Sustainable funds in the US shed more than US$13bn in 2023, marking the first year of net outflows in more than a decade as the ongoing political backlash and high interest rates continue to subdue appetite for ESG-focused investments.
US sustainable funds shrank by 4.6% last year, whereas their conventional peers grew by 0.3%, according to Morningstar data.
Despite the outflows, the value of assets in sustainable funds increased and passed US$300bn, which points to longer-term growth, the data provider said.
BlackRock remains the largest firm in terms of sustainable fund assets, but saw the biggest annual net outflow in 2023. The firm’s largest sustainable fund – iShares ESG Aware MSCI USA ETF ESGU – lost US$9.3bn, more than any other sustainable fund.
Large US asset managers – including BlackRock, State Street and Vanguard – are under pressure to roll back ESG investing practices amid continued attacks by some Republican politicians. Their support for ESG shareholder resolutions has also dropped significantly in the past two years.
More than 20 states have introduced legislation restricting the use of environmental, social, and governance factors when making investment decisions, according to law firm Ropes & Gray.
Mixed returns
Sustainable equity funds were worse hit than their fixed-income counterparts with US$13.8bn of net outflows last year, as high interest rates dented demand for capital-intensive renewable energy projects and hurt the valuation of clean tech companies.
On average, sustainable equity funds' performance trailed their benchmarks by 3.5 percentage points. More than half the funds’ performance lagged behind their respective benchmarks last year.
Sustainable bond funds slightly outperformed the benchmark in 2023 and saw US$1.4bn of inflows as investors looked to lock in attractive yields.
In general, sustainable funds have held up better over the medium term. About 60% had above-average returns in the trailing five-year period, although many did not benefit from the surge in energy prices following Russia’s invasion of Ukraine in 2022 due to fossil fuel exclusion policies.
The underperformance of sustainable investments in 2023 could also be attributed to index exclusion of certain big tech companies such as Meta and Alphabet, which led the market rally, a separate Morningstar report found.
For instance, Meta was automatically excluded from some ESG indexes due to privacy and data security concerns, said Robert Edwards, director of product management for EMEA and ESG Indexes at Morningstar.
Slower growth
Sustainable fund launches slowed amid soft investor demand. Only 66 new funds came to market last year, down from 103 in 2022 and 116 in 2021. Nearly two-thirds of product launches were actively managed equity funds.

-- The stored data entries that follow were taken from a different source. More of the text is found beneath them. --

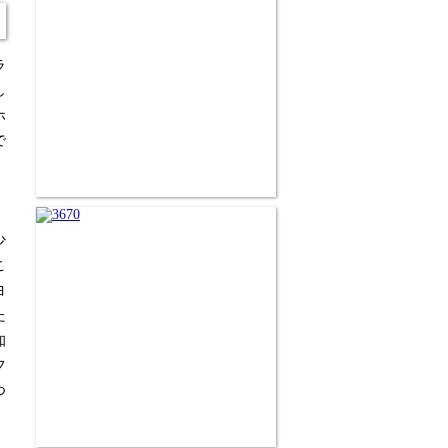
ラ
し
ホ
で
少
こ
ヨ
た
知
フ
つ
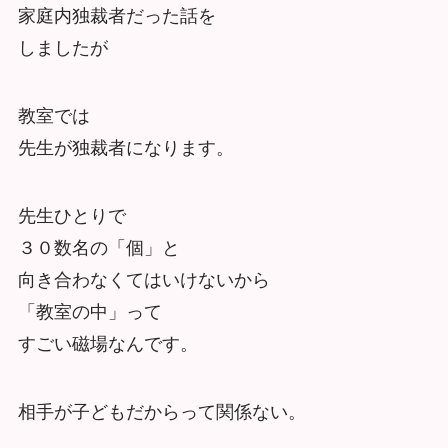
家庭内独裁者だった話を
しましたが
教室では
先生が独裁者になります。
先生ひとりで
３０数名の「個」と
向き合わなくてはいけないから
「教室の中」って
すごい磁場なんです。
相手が子どもだからって関係ない。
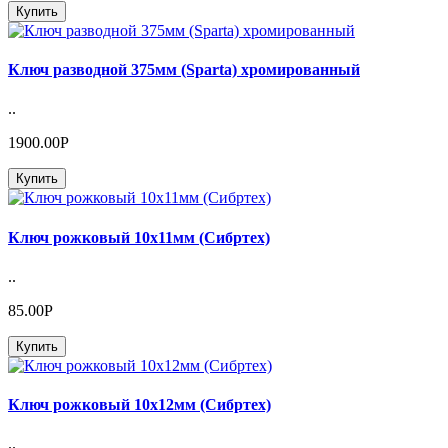
Купить
Ключ разводной 375мм (Sparta) хромированный
..
1900.00Р
Купить
Ключ рожковый 10х11мм (Сибртех)
..
85.00Р
Купить
Ключ рожковый 10х12мм (Сибртех)
..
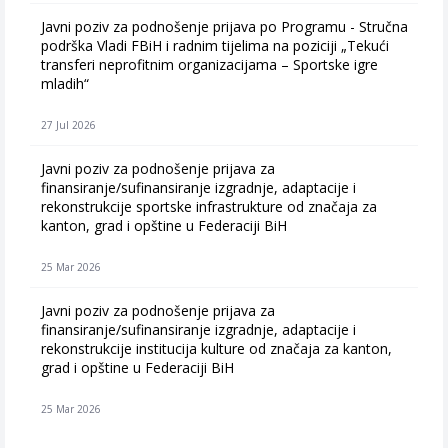
Javni poziv za podnošenje prijava po Programu - Stručna
podrška Vladi FBiH i radnim tijelima na poziciji „Tekući
transferi neprofitnim organizacijama – Sportske igre
mladih“
27 Jul 2026
Javni poziv za podnošenje prijava za
finansiranje/sufinansiranje izgradnje, adaptacije i
rekonstrukcije sportske infrastrukture od značaja za
kanton, grad i opštine u Federaciji BiH
25 Mar 2026
Javni poziv za podnošenje prijava za
finansiranje/sufinansiranje izgradnje, adaptacije i
rekonstrukcije institucija kulture od značaja za kanton,
grad i opštine u Federaciji BiH
25 Mar 2026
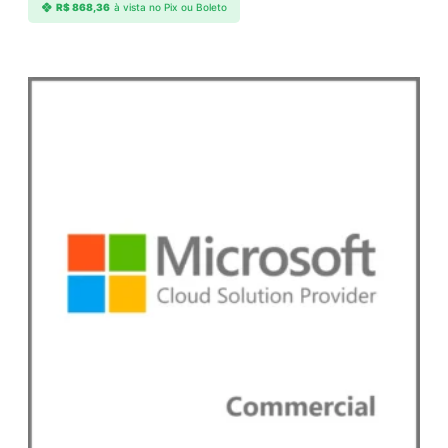
R$
868,36
à vista no Pix ou Boleto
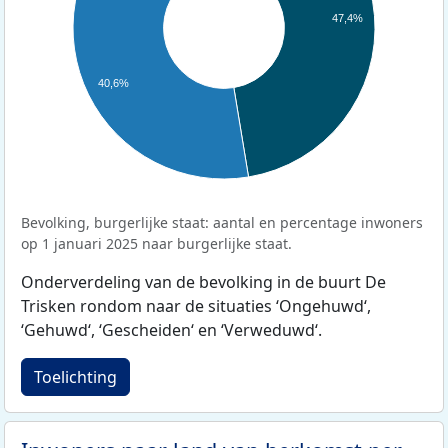
47,4%
40,6%
Bevolking, burgerlijke staat: aantal en percentage inwoners
op 1 januari 2025 naar burgerlijke staat.
Onderverdeling van de bevolking in de buurt De
Trisken rondom naar de situaties ‘Ongehuwd‘,
‘Gehuwd‘, ‘Gescheiden‘ en ‘Verweduwd‘.
Toelichting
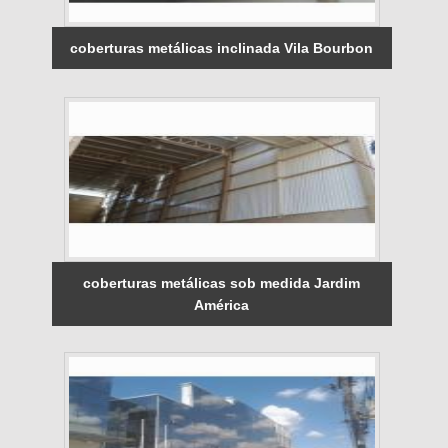
coberturas metálicas inclinada Vila Bourbon
coberturas metálicas sob medida Jardim
América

Fund closures and departures also reached an all-time high as 45 sustainable funds closed last year, while eight funds dropped their ESG mandates.

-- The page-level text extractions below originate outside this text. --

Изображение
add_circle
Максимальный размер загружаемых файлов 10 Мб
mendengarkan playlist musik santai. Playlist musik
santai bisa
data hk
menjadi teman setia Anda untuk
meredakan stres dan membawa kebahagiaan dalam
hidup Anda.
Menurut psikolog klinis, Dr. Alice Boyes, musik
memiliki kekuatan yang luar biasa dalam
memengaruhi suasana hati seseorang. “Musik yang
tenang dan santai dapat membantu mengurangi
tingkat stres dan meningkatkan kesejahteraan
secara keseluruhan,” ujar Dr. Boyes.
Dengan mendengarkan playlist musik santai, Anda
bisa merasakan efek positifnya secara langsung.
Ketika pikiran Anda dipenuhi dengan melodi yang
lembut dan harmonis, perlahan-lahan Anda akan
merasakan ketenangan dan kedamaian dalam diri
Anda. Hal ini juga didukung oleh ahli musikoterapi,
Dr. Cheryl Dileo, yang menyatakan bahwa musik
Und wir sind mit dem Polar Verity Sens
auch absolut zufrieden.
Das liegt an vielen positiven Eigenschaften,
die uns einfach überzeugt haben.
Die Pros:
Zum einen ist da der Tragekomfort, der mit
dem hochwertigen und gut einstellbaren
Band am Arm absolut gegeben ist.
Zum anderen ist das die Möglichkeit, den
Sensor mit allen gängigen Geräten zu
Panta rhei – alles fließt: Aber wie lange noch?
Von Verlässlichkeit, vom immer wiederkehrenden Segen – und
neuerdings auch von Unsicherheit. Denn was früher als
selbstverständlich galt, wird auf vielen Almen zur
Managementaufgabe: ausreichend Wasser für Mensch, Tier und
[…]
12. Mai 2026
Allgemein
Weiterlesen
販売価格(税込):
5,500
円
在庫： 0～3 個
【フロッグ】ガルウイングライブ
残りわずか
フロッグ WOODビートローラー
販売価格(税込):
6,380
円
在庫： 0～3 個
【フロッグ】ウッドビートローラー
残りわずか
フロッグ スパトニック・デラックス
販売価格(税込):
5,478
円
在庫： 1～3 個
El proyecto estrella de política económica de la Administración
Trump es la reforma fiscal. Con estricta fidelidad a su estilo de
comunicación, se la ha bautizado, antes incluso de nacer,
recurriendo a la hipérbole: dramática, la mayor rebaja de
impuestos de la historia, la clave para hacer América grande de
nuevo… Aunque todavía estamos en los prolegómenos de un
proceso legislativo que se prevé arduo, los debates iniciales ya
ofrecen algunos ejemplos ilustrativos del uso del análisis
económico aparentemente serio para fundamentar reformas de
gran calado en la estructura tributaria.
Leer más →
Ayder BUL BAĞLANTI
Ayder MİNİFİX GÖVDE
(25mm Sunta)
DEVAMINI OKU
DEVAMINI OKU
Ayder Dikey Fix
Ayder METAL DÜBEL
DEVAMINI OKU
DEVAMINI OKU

Although demand for US sustainable funds has moderated in the past two years, Morningstar said the pace of outflows and product closures is "nowhere close" to the growth that the space has seen over a longer timeframe.
The 12% growth in asset values in sustainable funds to US$323bn last year is nearly six times larger than a decade earlier, for example.

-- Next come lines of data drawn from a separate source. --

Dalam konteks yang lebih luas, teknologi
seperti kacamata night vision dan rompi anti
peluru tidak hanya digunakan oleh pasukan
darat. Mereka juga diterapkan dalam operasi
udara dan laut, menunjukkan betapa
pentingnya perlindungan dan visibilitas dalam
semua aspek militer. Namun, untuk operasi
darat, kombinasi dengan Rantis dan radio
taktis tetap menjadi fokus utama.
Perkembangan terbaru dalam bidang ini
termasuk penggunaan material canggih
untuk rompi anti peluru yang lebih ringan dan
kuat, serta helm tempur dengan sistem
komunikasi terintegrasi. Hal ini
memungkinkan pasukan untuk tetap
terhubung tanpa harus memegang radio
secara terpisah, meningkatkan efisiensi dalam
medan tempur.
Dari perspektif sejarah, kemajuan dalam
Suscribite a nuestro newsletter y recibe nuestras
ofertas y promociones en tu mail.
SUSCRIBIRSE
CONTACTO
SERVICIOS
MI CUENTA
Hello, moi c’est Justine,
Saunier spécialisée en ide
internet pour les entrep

The level of outflows from sustainable funds is expected to moderate in 2024, although strong inflows are unlikely, said Alyssa Stankiewicz, associate director of sustainability research at Morningstar.
The outcome of the US Presidential election in November and upcoming climate regulation, will have significant impact on fund flows, Stankiewicz noted.
“It's a major factor in investor confidence in the ESG space and will direct some institutional assets,” she said.